(TASK GOAL): Could you write out, exactly as they stand, only the lines in the listing below from the line with "Privacy Policy and Terms of Use (114, 137)" to the line with "Cookie Policy (143, 2561)", both ends included, without the pictures?

(DATASET CONTENT):
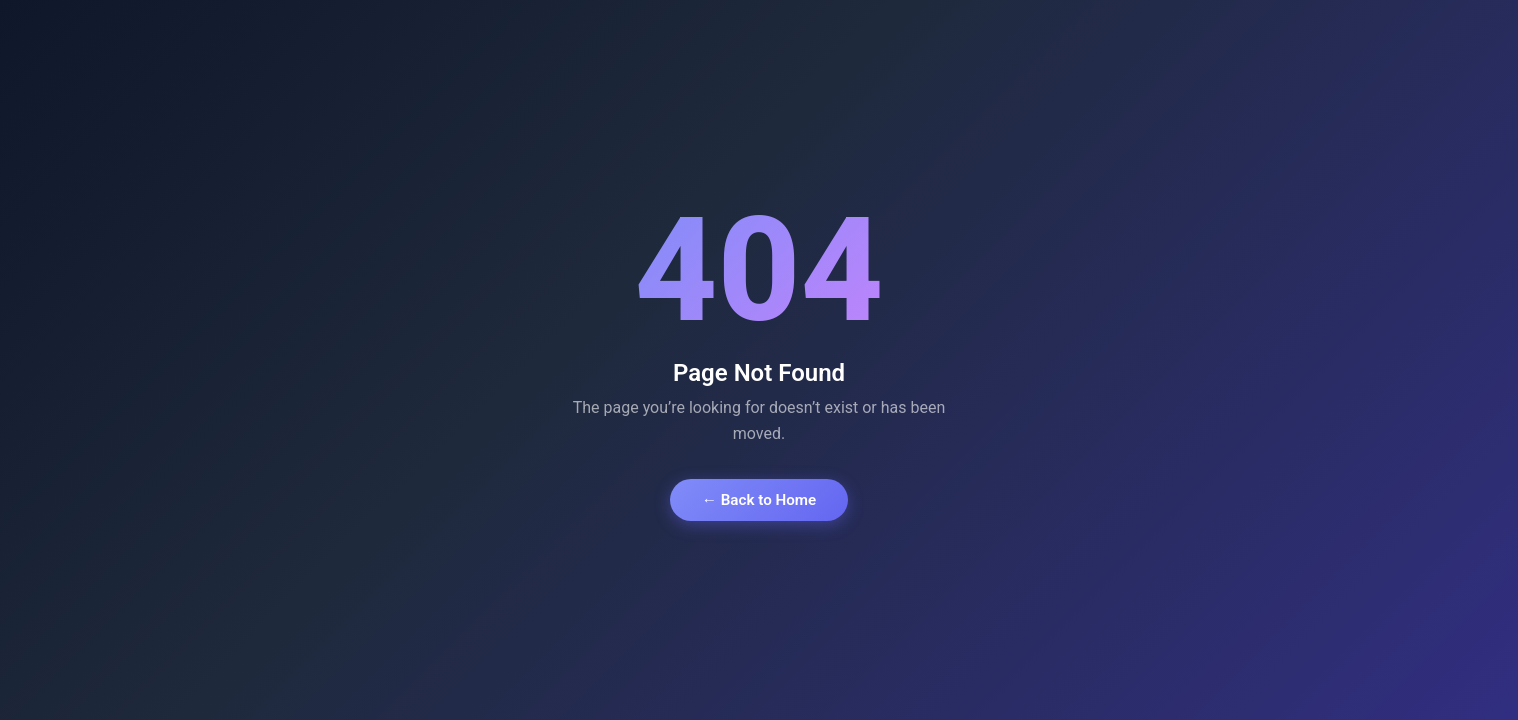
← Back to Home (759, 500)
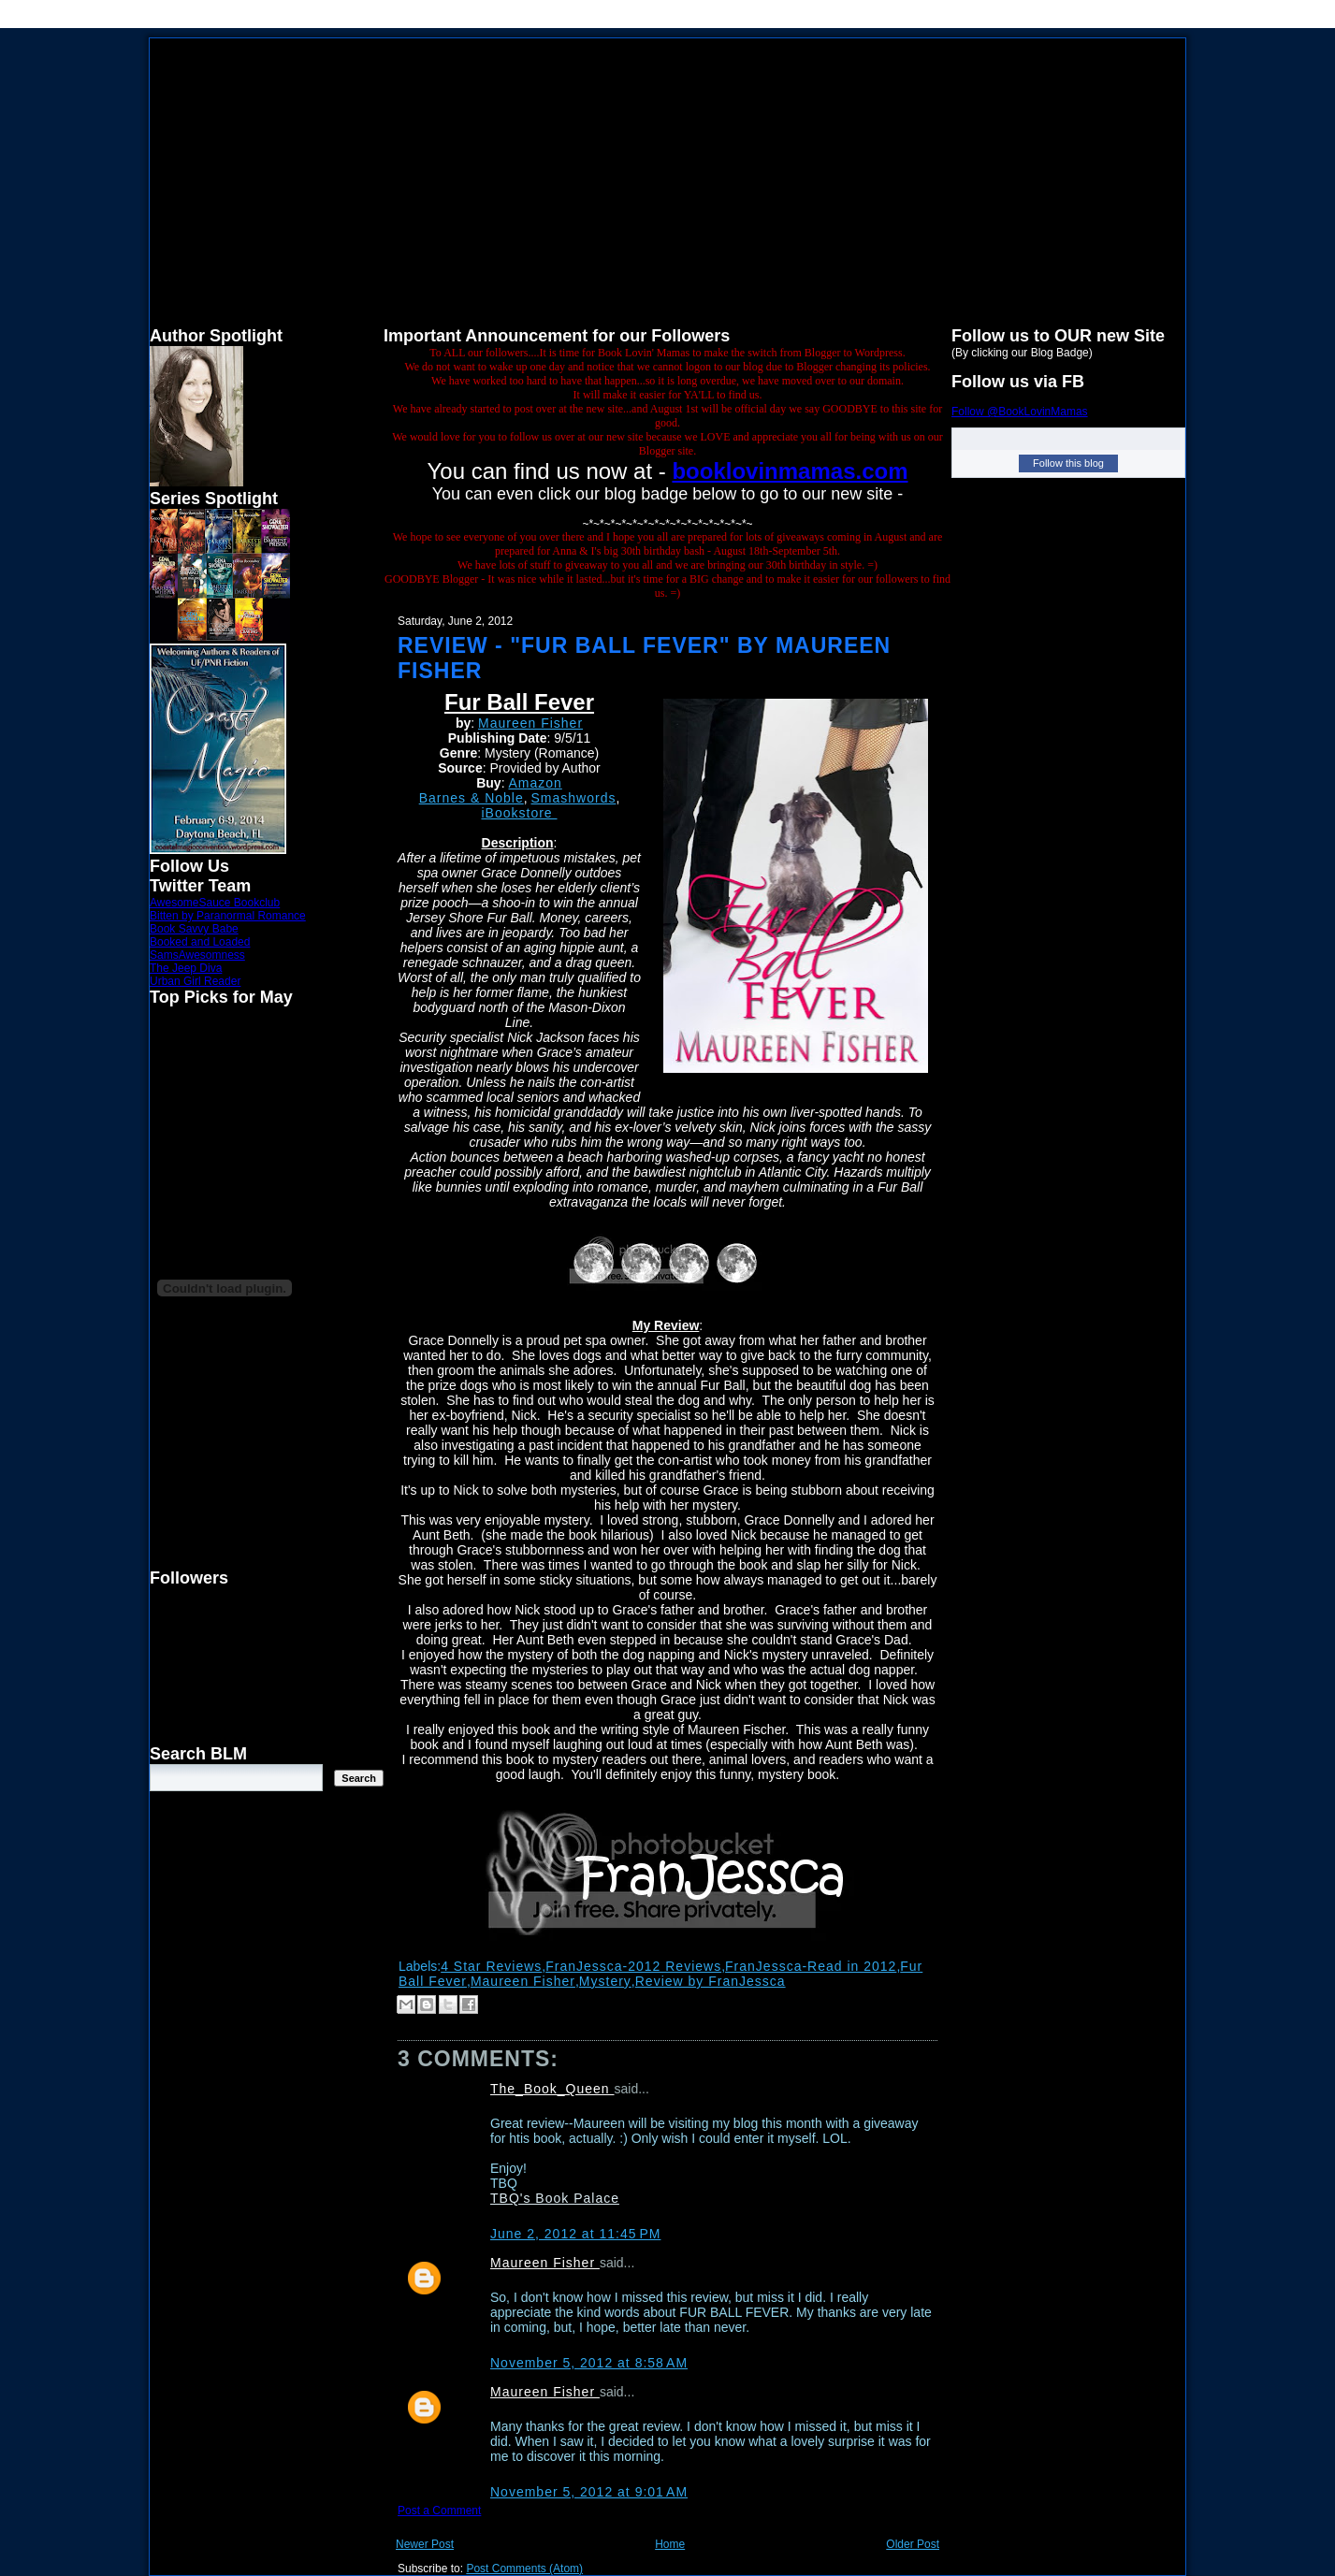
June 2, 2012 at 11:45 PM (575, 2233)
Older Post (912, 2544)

==

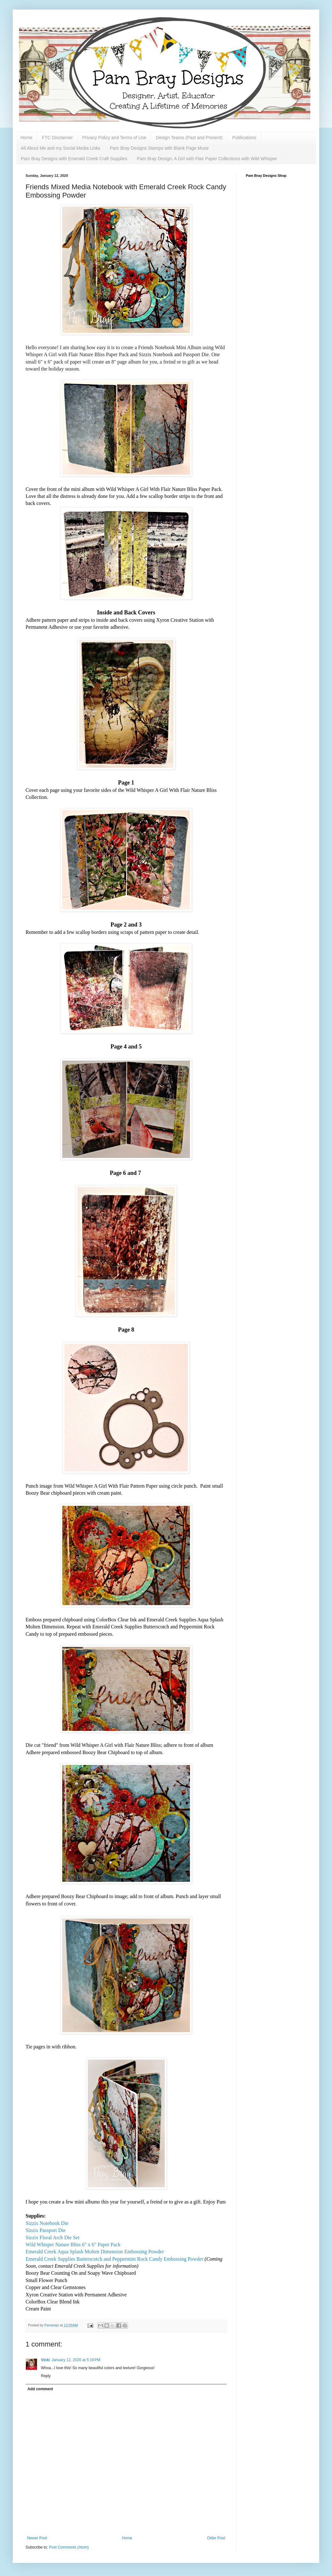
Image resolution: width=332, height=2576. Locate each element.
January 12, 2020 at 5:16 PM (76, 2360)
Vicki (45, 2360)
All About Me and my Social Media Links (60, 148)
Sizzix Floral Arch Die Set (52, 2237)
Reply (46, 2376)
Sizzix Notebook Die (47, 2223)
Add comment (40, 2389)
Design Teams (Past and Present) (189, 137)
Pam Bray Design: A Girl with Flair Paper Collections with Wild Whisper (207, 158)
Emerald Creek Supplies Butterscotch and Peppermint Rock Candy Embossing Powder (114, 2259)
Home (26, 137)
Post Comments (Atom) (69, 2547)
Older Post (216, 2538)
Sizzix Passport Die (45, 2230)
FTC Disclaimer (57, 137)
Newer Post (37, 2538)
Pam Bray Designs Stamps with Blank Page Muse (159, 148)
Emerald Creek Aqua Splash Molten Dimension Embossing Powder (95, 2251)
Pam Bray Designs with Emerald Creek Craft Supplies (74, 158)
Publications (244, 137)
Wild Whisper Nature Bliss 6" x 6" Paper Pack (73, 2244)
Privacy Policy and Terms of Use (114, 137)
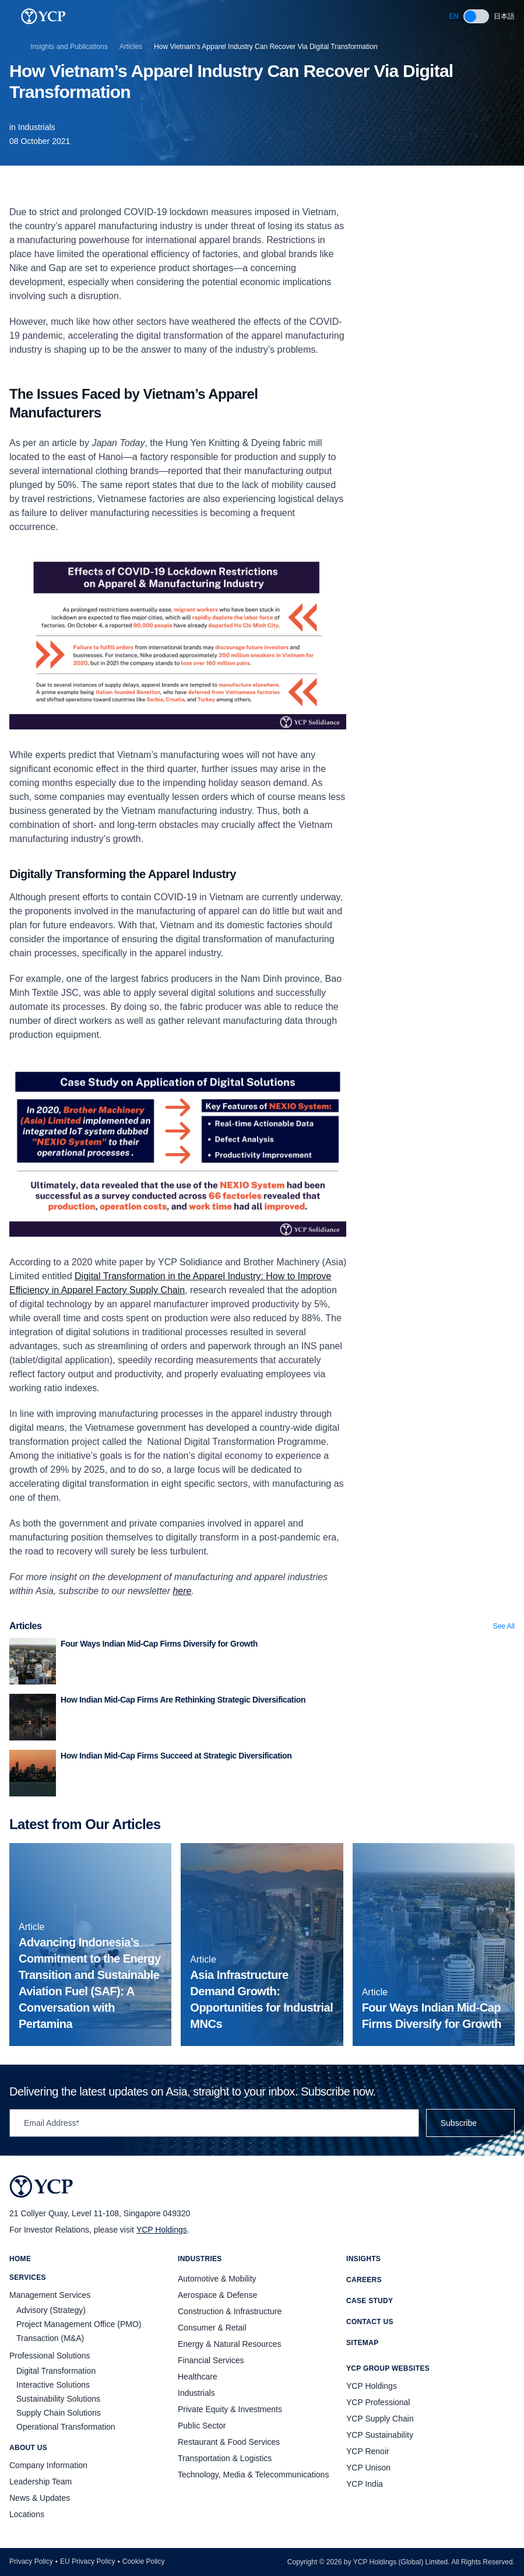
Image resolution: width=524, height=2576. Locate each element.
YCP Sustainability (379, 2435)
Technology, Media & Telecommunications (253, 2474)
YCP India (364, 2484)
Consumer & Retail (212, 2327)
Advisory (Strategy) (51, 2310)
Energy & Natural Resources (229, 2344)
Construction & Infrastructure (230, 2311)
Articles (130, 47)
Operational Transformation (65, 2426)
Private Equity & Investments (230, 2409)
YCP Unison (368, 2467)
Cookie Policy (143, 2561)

(SOLVED EXERCISE):
Privacy Policy and Terms of Use (114, 137)
Image resolution: width=524, height=2576. Locate each element.
YCP Sustainability (379, 2435)
Technology, Media & Telecommunications (253, 2474)
YCP India (364, 2484)
Consumer & Retail (212, 2327)
Advisory (Strategy) (51, 2310)
Energy & Natural Resources (229, 2344)
Construction & Infrastructure (230, 2311)
Articles (130, 47)
Operational Transformation (65, 2426)
Private Equity & Investments (230, 2409)
YCP Unison (368, 2467)
Cookie Policy (143, 2561)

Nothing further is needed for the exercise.